Monseñor Ubertini se giró. Ahora asentía con convicción.

—Así es —agregó—. Y tuvisteis una gran idea al convencer a vuestro padre de que se apoderara de Pisa.

—Fue fácil. Poco esfuerzo y un resultado importante.

—Ya lo entiendo, maldita sea. Vosotros dos parecéis haberos puesto de acuerdo —dijo el Loco con impaciencia—. Lo siento si me tomo la libertad de recordaros que los soldados ganan en el campo de batalla.

—Pero ¿a qué precio, sobrino mío? —respondió el obispo—. No, lo siento. Estoy totalmente de acuerdo con el capitán del pueblo, especialmente en una situación como esta, con el riesgo de que el rey de Francia de alguna manera manifieste su apoyo a Florencia… Únicamente con la negociación y la guerra de emboscadas nos impondremos a nuestros adversarios.

—¿Y el emperador? ¿Aquel en cuyo nombre luchamos? ¿Qué es lo que va a hacer? ¿Nos va a dejar solos contra Carlos II de Anjou?

—Como bien sabéis, sobrino mío, el emperador ya no es emperador, después de la deposición de Federico II.

El Loco resopló por enésima vez.

—De acuerdo, de acuerdo. Me refiero al rey de los romanos, y más exactamente a Rodolfo, de la casa de Habsburgo.

—Pues bien, aquí está la respuesta: tras ser elegido por los príncipes, sin haber recibido la consagración papal, el rey de los romanos tiene otras cosas en que pensar. Ya será mucho si consigue reclamar para sí las tierras que se han fragmentado en el interregno. No podemos confiar en él de ninguna manera. Por esto creo que tendremos que proceder con la estrategia sugerida por Buonconte da Montefeltro. Y, además, será mejor hacerlo rápido.

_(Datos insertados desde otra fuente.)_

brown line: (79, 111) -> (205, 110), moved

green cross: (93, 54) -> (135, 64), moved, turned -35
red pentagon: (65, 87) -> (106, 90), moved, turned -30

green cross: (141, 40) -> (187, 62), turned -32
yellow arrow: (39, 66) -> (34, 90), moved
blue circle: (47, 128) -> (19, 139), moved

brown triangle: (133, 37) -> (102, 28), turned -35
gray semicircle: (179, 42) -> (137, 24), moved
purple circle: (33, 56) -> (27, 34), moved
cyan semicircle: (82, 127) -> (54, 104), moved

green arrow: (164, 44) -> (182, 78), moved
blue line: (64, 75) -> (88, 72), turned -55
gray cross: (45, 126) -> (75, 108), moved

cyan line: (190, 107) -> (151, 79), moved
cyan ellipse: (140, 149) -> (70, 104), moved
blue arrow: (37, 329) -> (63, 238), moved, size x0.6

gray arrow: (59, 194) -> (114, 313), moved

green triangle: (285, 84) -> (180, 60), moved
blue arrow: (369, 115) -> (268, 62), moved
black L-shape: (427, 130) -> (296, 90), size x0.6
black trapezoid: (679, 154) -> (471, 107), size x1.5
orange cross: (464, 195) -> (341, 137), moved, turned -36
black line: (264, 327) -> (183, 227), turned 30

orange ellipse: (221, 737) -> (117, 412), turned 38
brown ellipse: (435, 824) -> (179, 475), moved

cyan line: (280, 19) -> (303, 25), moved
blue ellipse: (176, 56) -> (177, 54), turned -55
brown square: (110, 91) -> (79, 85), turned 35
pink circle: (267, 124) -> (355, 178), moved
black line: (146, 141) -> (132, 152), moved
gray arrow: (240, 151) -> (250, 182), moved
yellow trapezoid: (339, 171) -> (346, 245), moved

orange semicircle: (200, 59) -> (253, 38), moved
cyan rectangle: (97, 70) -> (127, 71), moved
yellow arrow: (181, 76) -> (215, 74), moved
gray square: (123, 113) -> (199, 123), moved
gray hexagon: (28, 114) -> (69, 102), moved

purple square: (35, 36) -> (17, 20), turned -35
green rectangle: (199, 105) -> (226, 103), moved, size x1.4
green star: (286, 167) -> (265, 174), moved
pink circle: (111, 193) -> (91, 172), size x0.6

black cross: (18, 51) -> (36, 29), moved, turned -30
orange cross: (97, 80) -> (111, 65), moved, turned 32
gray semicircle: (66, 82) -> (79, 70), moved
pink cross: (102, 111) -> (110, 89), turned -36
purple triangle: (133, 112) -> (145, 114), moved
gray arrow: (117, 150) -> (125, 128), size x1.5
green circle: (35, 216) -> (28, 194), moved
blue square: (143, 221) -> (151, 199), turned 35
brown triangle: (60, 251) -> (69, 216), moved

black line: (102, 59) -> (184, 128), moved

El capitán del pueblo inclinó la cabeza en señal de respeto.

—No perderemos tiempo —dijo—. Los florentinos esperan que nos quedemos en nuestros cuarteles de invierno. En cambio, reanudaremos el saqueo de sus campiñas, desangrándolas poco a poco.

—Así es —confirmó el obispo.

—¡Que así sea! —Guillermo de Pazzi de Valdarno abrió los brazos—. Si eso es lo que queréis, podéis contar conmigo.

—Muy bien. Y pronto volveréis a tomar las riendas —concluyó monseñor Ubertini.